Ghost bars Seeing spirits—and we don’t mean EFFEN Vodka
Our city has had its share of frightening problems. Consider the riots of 1992, the earthquake of 1994 and the ever-present danger of drunk-driving starlets in 2006. Now Los Angeles is facing another terrifying crisis, and this time it’s affecting our nightlife. This town has a serious ghost problem—and it’s spookier than ever thanks to the newly opened Crocker Club and the apparitions who supposedly reside here.
Located in the former Crocker Citizens National Bank in Downtown L.A., this 6,000-square-foot venue includes safe-deposit boxes and a genuine functioning vault door, which serves as the entrance to the club’s Mosler Lounge.
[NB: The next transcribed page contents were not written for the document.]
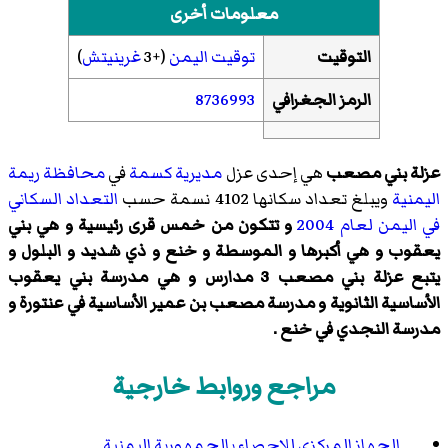
معلومات أخرى
التوقيت
توقيت اليمن
(+3
غرينيتش
)
الرمز الجغرافي
8736993
عزلة بني مصعب
هي إحدى عزل
مديرية كسمة
في
محافظة ريمة
اليمنية
ويبلغ تعداد سكانها 4102 نسمة حسب
التعداد السكاني
في اليمن لعام 2004
و تتكون من خمس قرى رئيسية و هي بني
يعقوب و هي أكبرها و الموسطة و خنع و ذي شديد و البلول و
يتبع عزلة بني مصعب 3 مدارس و هي مدرسة بني يعقوب
الأساسية الثانوية و مدرسة مصعب بن عمير الأساسية في عنتورة و
مدرسة النجدي في خنع .
مراجع وروابط خارجية
الجهاز المركزي للإحصاء بالجمهورية اليمنية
Though the cocktail waitresses use modern innovations such as handheld PDA units, owner Vincent Terzian kept the building’s historic beauty intact. The most notable carry-over from yesteryear, however, might be invisible.
Near the private studio rooms is a secluded second bar called the Ghost Bar. While this might be a good place to start a ghost hunt, acclaimed psychic medium and paranormal investigator Virginia Marco tells us that at least one of the Crocker Club’s ghosts roams the entire building. Upon visiting the venue, Marco made contact with a spirit named Travis, a bald, English-speaking man in his 40s or 50s who was working in the building at the time of his death. According to Marco, Travis has green eyes, no wife and no kids. Marco went on to explain how Travis “missed his opportunity to cross over” to the afterlife and now resides between this world and the next. And though Travis apparently gets excited when patrons see him, he’s none too pleased with all the new people coming into his building. “He’s pissed,” Marco explained.
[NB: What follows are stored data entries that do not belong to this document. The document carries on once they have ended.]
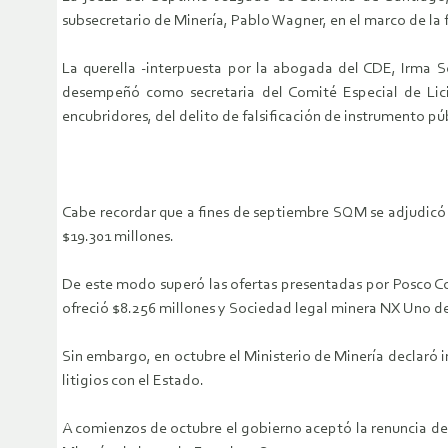
subsecretario de Minería, Pablo Wagner, en el marco de la fal
La querella -interpuesta por la abogada del CDE, Irma S
desempeñó como secretaria del Comité Especial de Licit
encubridores, del delito de falsificación de instrumento pú
Cabe recordar que a fines de septiembre SQM se adjudicó l
$19.301 millones.
De este modo superó las ofertas presentadas por Posco Co
ofreció $8.256 millones y Sociedad legal minera NX Uno de 
Sin embargo, en octubre el Ministerio de Minería declaró 
litigios con el Estado.
A comienzos de octubre el gobierno aceptó la renuncia de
As the old adage goes, one should always get a second opinion when dealing with the supernatural or interdimensional. We enlisted the help of celebrated psychic medium Jack Rourke, who visited the Crocker Club during construction to evaluate its paranormal activity. Upon visiting the site, Rourke noticed several unusual phenomena, many of which have been reported by others, including an unexplained odor of cigar smoke and the feeling of being watched while walking through the club. The feeling of being watched can make your hair stand on end, which is called “piloerection”; Rourke claims it’s caused by “nerves in the dermis becoming stimulated by an electromagnetic field.”
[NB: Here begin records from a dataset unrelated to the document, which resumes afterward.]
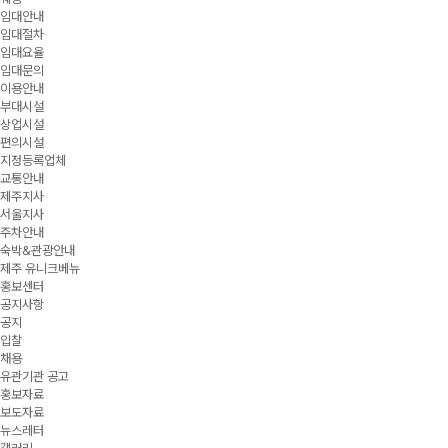
임대안내
임대절차
임대요율
임대문의
이용안내
부대시설
상업시설
편의시설
지정등록업체
교통안내
제주지사
서울지사
주차안내
숙박&관광안내
제주 유니크베뉴
홍보센터
공지사항
공지
입찰
채용
유관기관 공고
홍보자료
보도자료
뉴스레터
Rourke also claimed to have experienced, via extrasensory perception (a talent for which he is known), heavy foot traffic in the lounge. He specifically identified one spirit, a “smartly dressed woman in period attire of the late 1940s or ’50s.” Rourke referred to this woman as Jane, adding that Terzian and others had also felt the presence of a woman.
Whatever the cause of the Crocker Club’s spookiness, it’s the perfect place to scare yourself silly with some friends. And while it’s unlikely the club will experience a lack of attractive living women anytime soon, it is nice to know there’s always Jane. And if you spill a drink, Travis should be along to clean it up shortly—though he might not be very happy about it.
Meanwhile, paranormal activity has been reported and investigated all over Hollywood. The glitz and glamour can be distracting, but it’s not enough to hide a dark, spooky underbelly, where the nightlife and the afterlife coexist. Many paranormal investigators consider the Comedy Store to be one of the most haunted locations in L.A. Just as Comedy Store alums have had trouble crossing over into horror flicks (Robin Williams in “One Hour Photo,” Jim Carrey in the “Number 23”), the ghosts at this old school house of yucks are largely believed to be mobsters from the 1940s and ’50s, who had trouble crossing over into the afterlife after they were whacked. Prior to opening as the Comedy Store in 1972, this location was known as Ciro’s, a popular restaurant with close ties to the mob.
Further east, in Hollywood, there’s the ghost of Peggy Entwhisle. Legend has it Entwhistle, the would-be actress best known for diving off the H of the Hollywood sign and killing herself in 1932, stills wanders the area around Beachwood Drive, including local stores and bars such as Bob’s Frolic Room on Hollywood Boulevard. When asked if she had visited lately, a bartender declined to comment, but one helpful regular had the real scoop, telling us “she just left.” Whether this is truly the roaming ghost of Ms. Entwhisle, the original B-lister, or simply a figment of our collective imagination has been disputed. Dr. Larry Montz, of the International Society for Paranormal Research, says he believes the visions are not that of an actual ghost, but rather a “residual,” or a lasting image of a particularly intense event, such as swan-diving off a 40-foot H. As the story goes, Entwhistle killed herself when she didn’t make it as an actress, creating one of the first and most highly publicized B-list actress meltdowns the tabloids have ever seen.